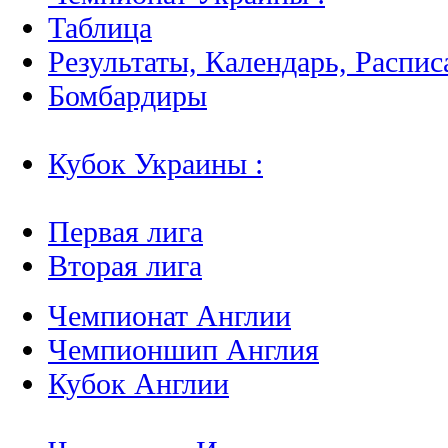
Таблица
Результаты, Календарь, Распис
Бомбардиры
Кубок Украины :
Первая лига
Вторая лига
Чемпионат Англии
Чемпионшип Англия
Кубок Англии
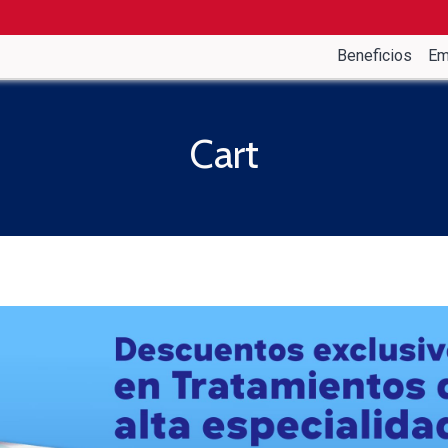
Beneficios
Em
Cart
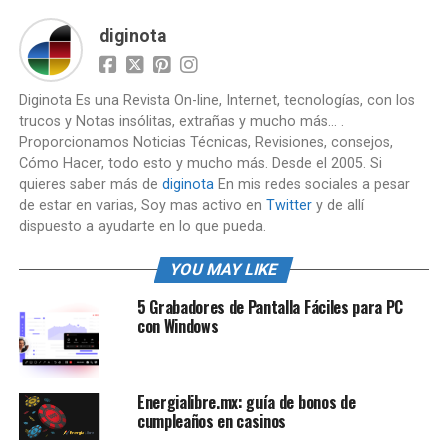
diginota
Diginota Es una Revista On-line, Internet, tecnologías, con los
trucos y Notas insólitas, extrañas y mucho más... .
Proporcionamos Noticias Técnicas, Revisiones, consejos,
Cómo Hacer, todo esto y mucho más. Desde el 2005. Si
quieres saber más de
diginota
En mis redes sociales a pesar
de estar en varias, Soy mas activo en
Twitter
y de allí
dispuesto a ayudarte en lo que pueda.
YOU MAY LIKE
5 Grabadores de Pantalla Fáciles para PC
con Windows
Energialibre.mx: guía de bonos de
cumpleaños en casinos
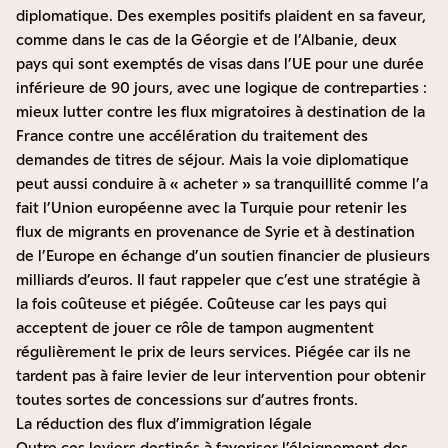
diplomatique. Des exemples positifs plaident en sa faveur,
comme dans le cas de la Géorgie et de l’Albanie, deux
pays qui sont exemptés de visas dans l’UE pour une durée
inférieure de 90 jours, avec une logique de contreparties :
mieux lutter contre les flux migratoires à destination de la
France contre une accélération du traitement des
demandes de titres de séjour. Mais la voie diplomatique
peut aussi conduire à « acheter » sa tranquillité comme l’a
fait l’Union européenne avec la Turquie pour retenir les
flux de migrants en provenance de Syrie et à destination
de l’Europe en échange d’un soutien financier de plusieurs
milliards d’euros. Il faut rappeler que c’est une stratégie à
la fois coûteuse et piégée. Coûteuse car les pays qui
acceptent de jouer ce rôle de tampon augmentent
régulièrement le prix de leurs services. Piégée car ils ne
tardent pas à faire levier de leur intervention pour obtenir
toutes sortes de concessions sur d’autres fronts.
La réduction des flux d’immigration légale
Outre ces leviers destinés à favoriser l’éloignement des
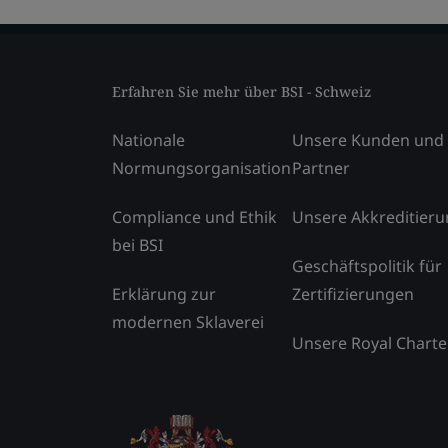
Erfahren Sie mehr über BSI - Schweiz
Nationale
Unsere Kunden und
Normungsorganisation
Partner
Compliance und Ethik
Unsere Akkreditier
bei BSI
Geschäftspolitik für
Erklärung zur
Zertifizierungen
modernen Sklaverei
Unsere Royal Charte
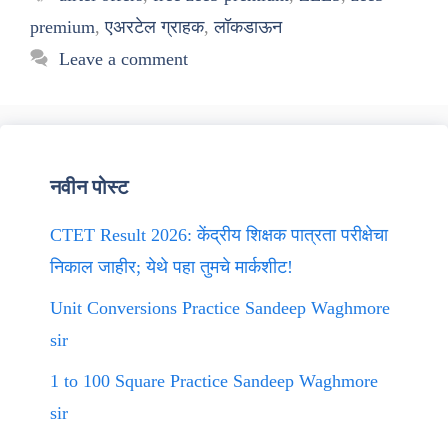
premium
,
एअरटेल ग्राहक
,
लॉकडाऊन
Leave a comment
नवीन पोस्ट
CTET Result 2026: केंद्रीय शिक्षक पात्रता परीक्षेचा
निकाल जाहीर; येथे पहा तुमचे मार्कशीट!
Unit Conversions Practice Sandeep Waghmore
sir
1 to 100 Square Practice Sandeep Waghmore
sir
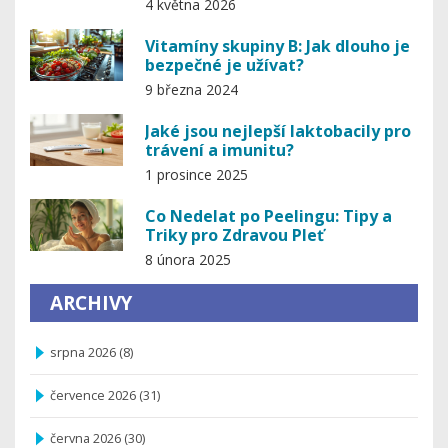
4 května 2026
Vitamíny skupiny B: Jak dlouho je
bezpečné je užívat?
9 března 2024
Jaké jsou nejlepší laktobacily pro
trávení a imunitu?
1 prosince 2025
Co Nedelat po Peelingu: Tipy a
Triky pro Zdravou Pleť
8 února 2025
ARCHIVY
srpna 2026
(8)
července 2026
(31)
června 2026
(30)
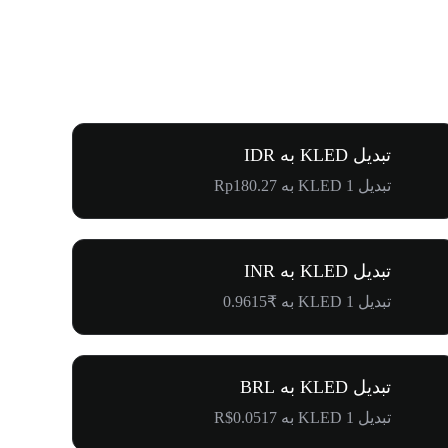
تبدیل KLED به IDR
تبدیل 1 KLED به Rp180.27
تبدیل KLED به INR
تبدیل 1 KLED به ₹0.9615
تبدیل KLED به BRL
تبدیل 1 KLED به R$0.0517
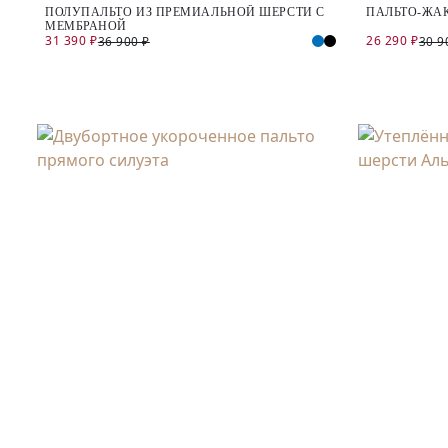
ПОЛУПАЛЬТО ИЗ ПРЕМИАЛЬНОЙ ШЕРСТИ С
ПАЛЬТО-ЖАК
МЕМБРАНОЙ
31 390 ₽
26 290 ₽
36 900 ₽
30 9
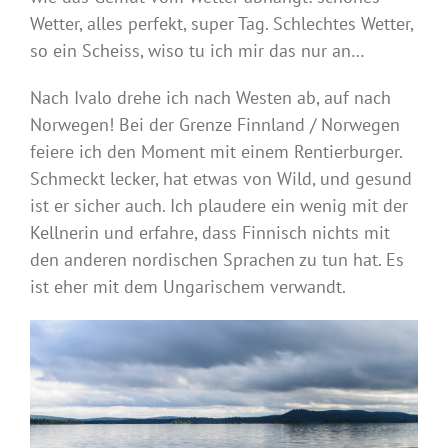
Wetter, alles perfekt, super Tag. Schlechtes Wetter,
so ein Scheiss, wiso tu ich mir das nur an…
Nach Ivalo drehe ich nach Westen ab, auf nach
Norwegen! Bei der Grenze Finnland / Norwegen
feiere ich den Moment mit einem Rentierburger.
Schmeckt lecker, hat etwas von Wild, und gesund
ist er sicher auch. Ich plaudere ein wenig mit der
Kellnerin und erfahre, dass Finnisch nichts mit
den anderen nordischen Sprachen zu tun hat. Es
ist eher mit dem Ungarischem verwandt.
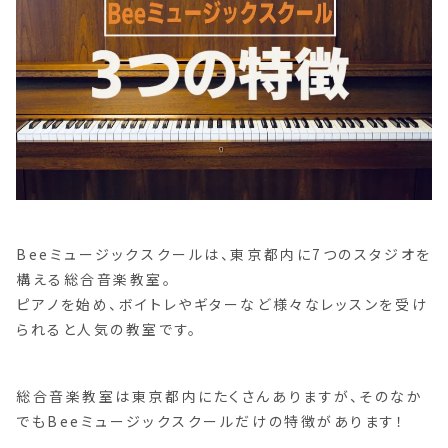
Beeミュージックスクールは、東京都内に7つのスタジオを
構える総合音楽教室。
ピアノを始め、ボイトレやギターなど様々なレッスンを受け
られると人気の教室です。
総合音楽教室は東京都内にたくさんありますが、そのなか
でもBeeミュージックスクールだけの特徴があります！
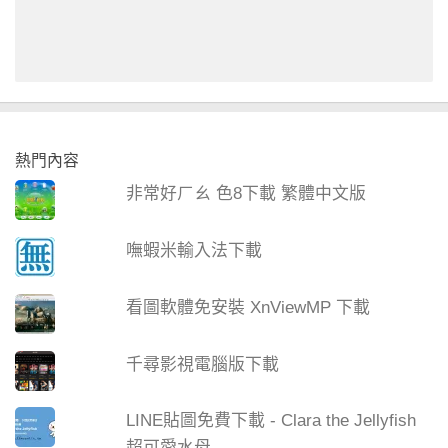
熱門內容
非常好ㄏㄠ 色8下載 繁體中文版
嘸蝦米輸入法下載
看圖軟體免安裝 XnViewMP 下載
千尋影視電腦版下載
LINE貼圖免費下載 - Clara the Jellyfish
超可愛水母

○ ○ ○

EXERCISE:
What is wanted is an exact copy of the lines above from the one containing "تبدیل 1 KLED به ₹0.9615" through the one containing "den anderen nordischen", with no pictures in it.

SOLUTION FOR THIS TASK:
تبدیل 1 KLED به ₹0.9615
تبدیل KLED به BRL
تبدیل 1 KLED به R$0.0517
ПОЛУПАЛЬТО ИЗ ПРЕМИАЛЬНОЙ ШЕРСТИ С
ПАЛЬТО-ЖАК
МЕМБРАНОЙ
31 390 ₽
26 290 ₽
36 900 ₽
30 9
Wetter, alles perfekt, super Tag. Schlechtes Wetter,
so ein Scheiss, wiso tu ich mir das nur an…
Nach Ivalo drehe ich nach Westen ab, auf nach
Norwegen! Bei der Grenze Finnland / Norwegen
feiere ich den Moment mit einem Rentierburger.
Schmeckt lecker, hat etwas von Wild, und gesund
ist er sicher auch. Ich plaudere ein wenig mit der
Kellnerin und erfahre, dass Finnisch nichts mit
den anderen nordischen Sprachen zu tun hat. Es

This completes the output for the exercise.